QSAND practitioner training is an intensive two day aimed at enabling stakeholders in the humanitarian field to practically apply the QSAND tool on shelter and settlement reconstruction programmes.
Drawing on the standards of BREEAM, BRE’s world leading sustainable design and assessment method for buildings and communities, QSAND aims to drive and, where relevant, benchmark sustainable approaches to the recovery and reconstruction process. QSAND was developed jointing by BRE and The International Federation of the Red Cross and Red Crescent Societies (IFRC).
QSAND training is delivered through a mixture of presentations, workshops and exercises, and delegates are taken through the QSAND process, gradually building up their knowledge and confidence as a qualified QSAND practitioner.
The end result is a thorough understanding of the QSAND process and tool, and the benefits for disaster affected communities for both the short and long term.
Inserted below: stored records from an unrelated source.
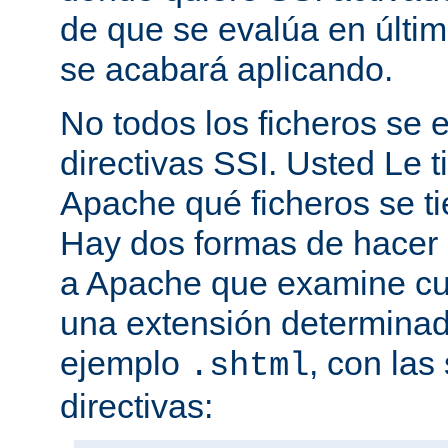
de que se evalúa en últim
se acabará aplicando.
No todos los ficheros se
directivas SSI. Usted Le t
Apache qué ficheros se t
Hay dos formas de hacer 
a Apache que examine cua
una extensión determina
ejemplo
, con las
.shtml
directivas: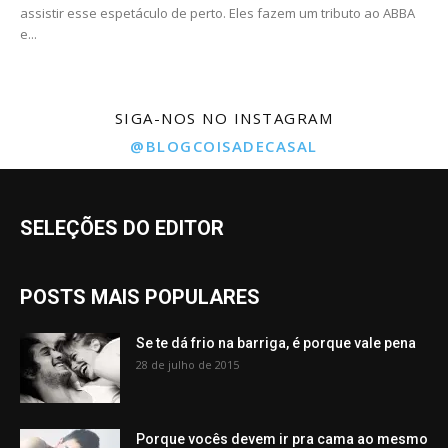
assistir esse espetáculo de perto. Eles fazem um tributo ao ABBA
e...
SIGA-NOS NO INSTAGRAM
@BLOGCOISADECASAL
SELEÇÕES DO EDITOR
POSTS MAIS POPULARES
Se te dá frio na barriga, é porque vale pena
28 de julho de 2015
Porque vocês devem ir pra cama ao mesmo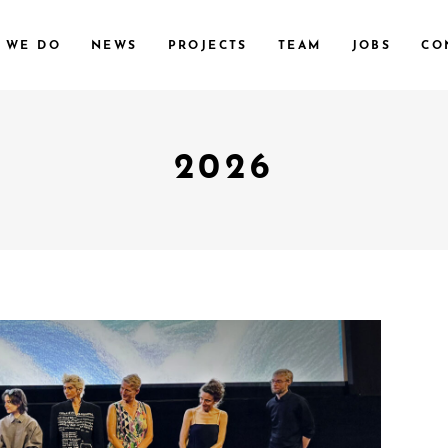
 WE DO
NEWS
PROJECTS
TEAM
JOBS
CO
2026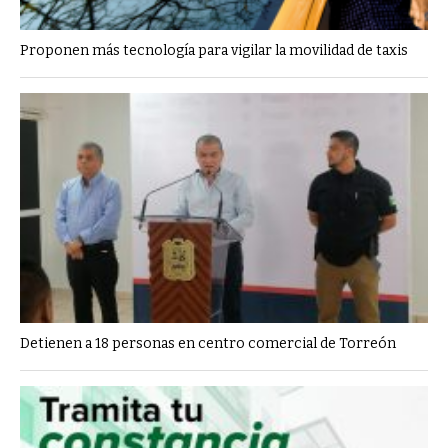
Proponen más tecnología para vigilar la movilidad de taxis
Detienen a 18 personas en centro comercial de Torreón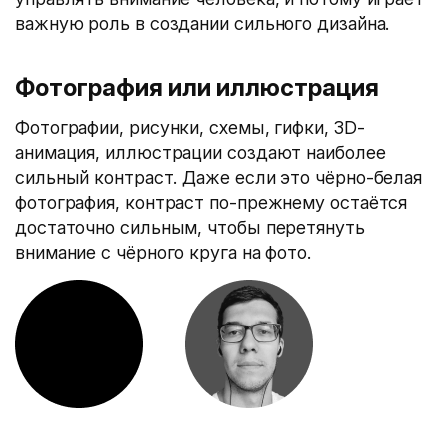
важную роль в создании сильного дизайна.
Фотография или иллюстрация
Фотографии, рисунки, схемы, гифки, 3D-
анимация, иллюстрации создают наиболее
сильный контраст. Даже если это чёрно-белая
фотография, контраст по-прежнему остаётся
достаточно сильным, чтобы перетянуть
внимание с чёрного круга на фото.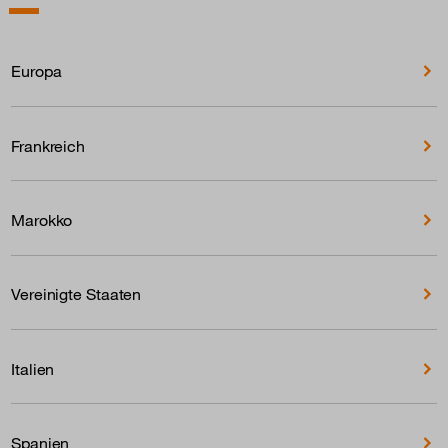
Europa
Frankreich
Marokko
Vereinigte Staaten
Italien
Spanien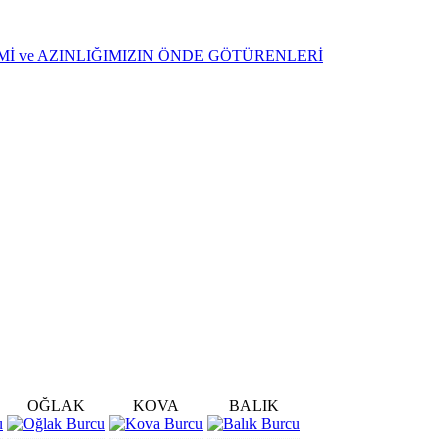
ŞİMİ ve AZINLIĞIMIZIN ÖNDE GÖTÜRENLERİ
OĞLAK
KOVA
BALIK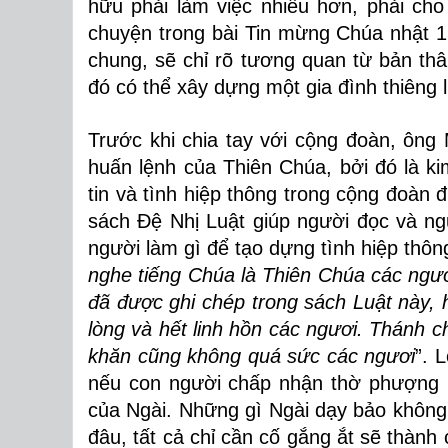
hữu phải làm việc nhiều hơn, phải ch
chuyện trong bài Tin mừng Chúa nhật 1
chung, sẽ chỉ rõ tương quan từ bản th
đó có thể xây dựng một gia đình thiêng 
Trước khi chia tay với cộng đoàn, ông
huấn lệnh của Thiên Chúa, bởi đó là 
tin và tình hiệp thông trong cộng đoàn 
sách Đệ Nhị Luật giúp người đọc và n
người làm gì để tạo dựng tình hiệp thông
nghe tiếng Chúa là Thiên Chúa các ngươi
đã được ghi chép trong sách Luật này, 
lòng và hết linh hồn các ngươi. Thánh 
khăn cũng không quá sức các ngươi
”. 
nếu con người chấp nhận thờ phượng m
của Ngài. Những gì Ngài dạy bảo không
đâu, tất cả chỉ cần cố gắng ắt sẽ thành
The two day training has been organised in close co-operation with Catholic Relief Services in Nepal (CRS Nepal). Over 50 individuals are expected to attend, drawn from a wide range of relief agencies including Save the Children, Oxfam, Habitat for Humanity and Christian Aid.
“The collaboration with Catholic Relief Services is pivotal to the introduction of QSAND in Nepal” says Yetunde Abdul, QSAND Programme Manager at BRE. “They are facilitating the training and have provided vital local knowledge and contacts with a wide range of humanitarian agencies who are active in Nepal. We have attracted a wide range of participants right across the disaster relief spectrum in Nepal, and we feel this will add a valuable dimension to the use of QSAND in the region.”
Nepal is one of the most disaster affected regions of the world. The April 2015 Nepal earthquake, also known as the Gorkha earthquake, killed over 8,000 people and injured more than 21,000. The earthquake triggered an avalanche on Mount Everest, killing 21, making April 25th 2015 the deadliest day on the mountain in history.